22 Jun 2020 | Kuber Chopra, Creative & Strategy Director

Last week I got an event invite on Facebook. It was to watch the Arsenal vs Liverpool game with the members of the official Arsenal Football Fans Club in Delhi. I courteously accepted the invite to join the group but ticked maybe on whether I’ll make the venue. My reasons were borderline stupid, but we all have our quirks.

Yes I like watching the game on HD and yes I like listening to the experts talk during the half time break, a luxury you have to concede if amongst other football lovers. It’s so fucking painfully imperative to have an opinion when you’re sitting in a group. However, I’m not going to go any further with my personal television preferences and my allergy to prescribed group dynamics , what I want to bring to fore is that there is an Arsenal Fans Club in Delhi, meaning there are young Football fans and not all of them are Bengali.

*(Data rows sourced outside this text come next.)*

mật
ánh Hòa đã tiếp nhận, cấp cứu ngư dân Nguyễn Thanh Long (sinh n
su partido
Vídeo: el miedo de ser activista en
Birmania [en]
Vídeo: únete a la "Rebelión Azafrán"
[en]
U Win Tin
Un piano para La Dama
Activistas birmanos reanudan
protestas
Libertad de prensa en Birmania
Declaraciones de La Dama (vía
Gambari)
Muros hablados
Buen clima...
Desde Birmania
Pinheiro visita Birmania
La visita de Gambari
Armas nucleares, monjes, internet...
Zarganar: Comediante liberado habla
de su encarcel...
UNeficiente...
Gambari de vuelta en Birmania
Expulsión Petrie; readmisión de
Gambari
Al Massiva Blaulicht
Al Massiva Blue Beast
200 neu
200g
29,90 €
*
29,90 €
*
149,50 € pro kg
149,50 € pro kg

For a country that has been obsessed with cricket for generations, it is a bit weird to hear people talk about football outside of Calcutta. Of course, there they’ve been talking about everything since forever.

Anyway, when I woke up this afternoon recovering from a dodgy hangover, I heard a football being thumped around. I thought maybe it’s watching too much of Van Persie goal highlights last night. Soon I realised though that neither was it the Talismanic Dutch nor was it afternoon. It was well and truly evening and there were kids outside tucking away goals between make shift brick posts. I went out watched these kids and realised that not only were they good at it individually, but also as little units. That was surprising because my memory of playing football is that of the whole class running after the ball routine and then scrambling and squirting it towards the general direction of a north eastern student who would basically outrun the rest of the class to score what was usually the solitary goal in the game as after that everybody decided we should stick to cricket.

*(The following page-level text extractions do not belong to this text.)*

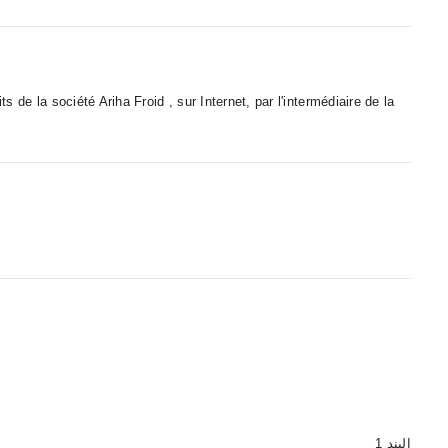
s de la société Ariha Froid , sur Internet, par l'intermédiaire de la
البند 1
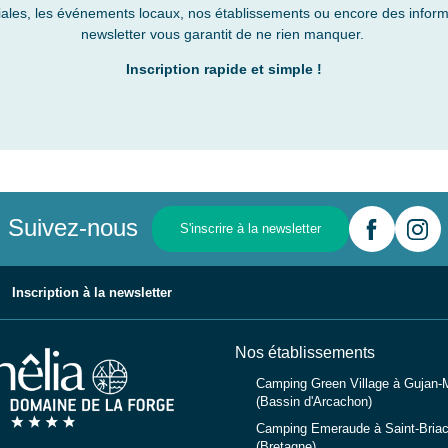
iales, les événements locaux, nos établissements ou encore des informa
newsletter vous garantit de ne rien manquer.
Inscription rapide et simple !
Suivez-nous
S'inscrire à la newsletter
Inscription à la newsletter
Nos établissements
Camping Green Village à Gujan-
(Bassin d'Arcachon)
Camping Emeraude à Saint-Briac
(Bretagne)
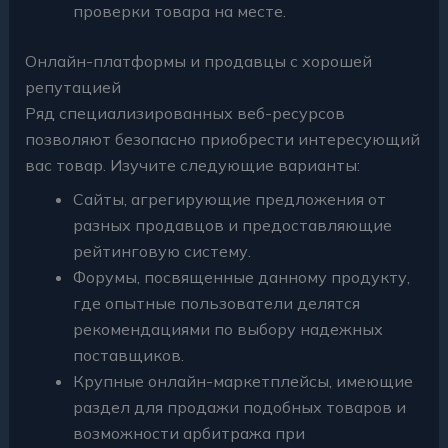
проверки товара на месте.
Онлайн-платформы и продавцы с хорошей
репутацией
Ряд специализированных веб-ресурсов
позволяют безопасно приобрести интересующий
вас товар. Изучите следующие варианты:
Сайты, агрегирующие предложения от
разных продавцов и предоставляющие
рейтинговую систему.
Форумы, посвященные данному продукту,
где опытные пользователи делятся
рекомендациями по выбору надежных
поставщиков.
Крупные онлайн-маркетплейсы, имеющие
раздел для продажи подобных товаров и
возможности арбитража при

That was then, this is now:

Check out the Pepsi ad above. Now creatively it isn’t a work of genius but of what I’ve observed over the weekend and fleetingly over my interactions with the teenage lot the game is changing. I’m not saying cricket is over, but when Pepsi pronounces “change the game” there is very strong social inertia behind this. Ranbir Kapoor isn’t old mind you, but in this ad he at best plays a final year college student trying to influence his school going younger brother. The younger and seemingly more talented of the 2 has a bored expression on his face. Which will stay confused silent and turn cocky side smile eventually.

It's however, how the young one responds in words is what interests me the most: “Thoda football bhi Khel liya karo, kaam aata hai” (Play some football, its useful) is definitely not a powerful enough endorsement for the top game in the world. I guess Pepsi wants to tread carefully, not alienating cricket completely. So it’s a half statement, I would think a teaser or an experiment to many such campaigns.